(Extracted data entries)
--------
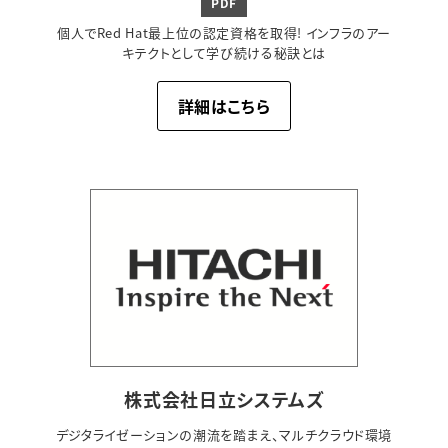
PDF
個人でRed Hat最上位の認定資格を取得! インフラのアー
キテクトとして学び続ける秘訣とは
詳細はこちら
株式会社日立システムズ
デジタライゼーションの潮流を踏まえ、マルチクラウド環境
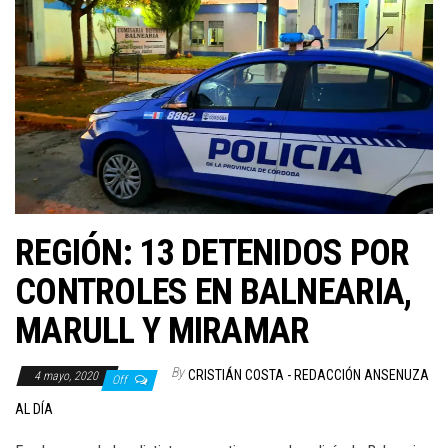
REGIÓN: 13 DETENIDOS POR
CONTROLES EN BALNEARIA,
MARULL Y MIRAMAR
By
CRISTIÁN COSTA - REDACCIÓN ANSENUZA
4 mayo, 2020
Off
AL DÍA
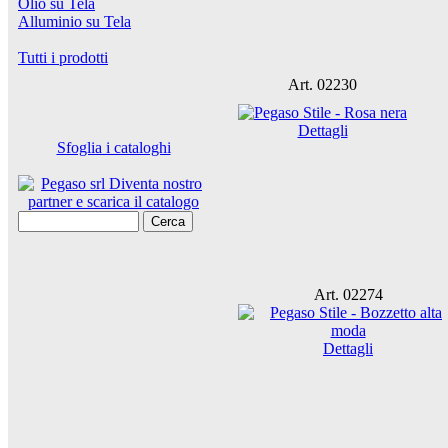
Olio su Tela
Alluminio su Tela
Tutti i prodotti
Art. 02230
Dettagli
Sfoglia i cataloghi
Cerca
Art. 02274
Dettagli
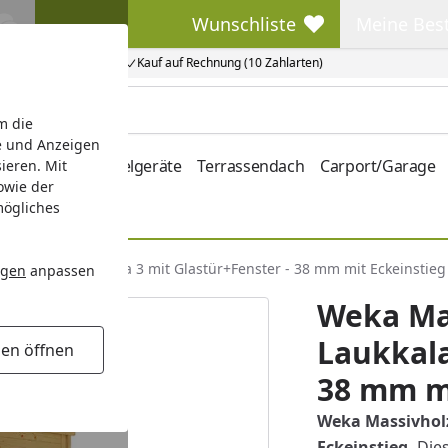
Wunschliste
Meine Bes
Wunschliste
Meine Beste
Kauf auf Rechnung (10 Zahlarten)
m die
e und Anzeigen
hrung
Kinderspielgeräte
Terrassendach
Carport/Garage
ieren. Mit
owie der
mögliches
entsauna Laukkala 3 mit Glastür+Fenster - 38 mm mit Eckeinstieg
ngen
anpassen
Weka Ma
Laukkala
gen öffnen
38 mm mi
Weka Massivholz
Eckeinstieg.
Die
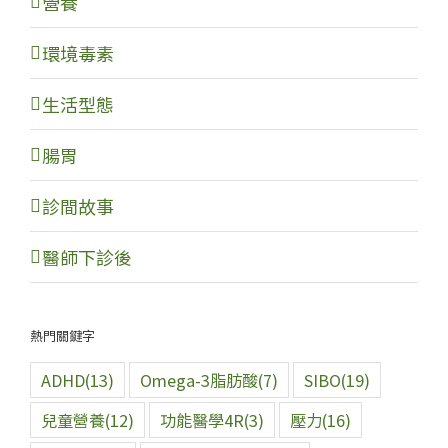
營養
環境毒素
生活型態
腸胃
診間故事
醫師下診後
熱門關鍵字
ADHD
(13)
Omega-3脂肪酸
(7)
SIBO
(19)
兒童營養
(12)
功能醫學4R
(3)
壓力
(16)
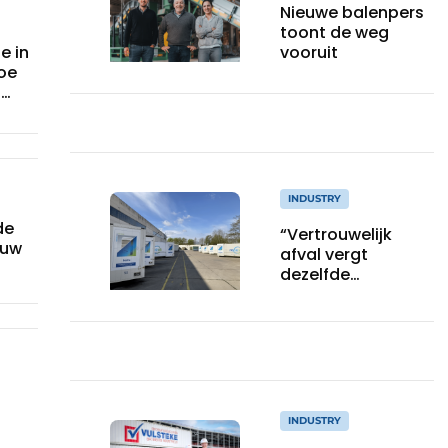
Nieuwe balenpers
toont de weg
e in
vooruit
oe
s
em
INDUSTRY
de
“Vertrouwelijk
euw
afval vergt
dezelfde
aandacht als
digitale data”
INDUSTRY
--------
◆ **About this exercise**: Filter the records above, keeping each line that contains the word "Laukkala".

◆ **Reply**:
entsauna Laukkala 3 mit Glastür+Fenster - 38 mm mit Eckeinstieg
Laukkala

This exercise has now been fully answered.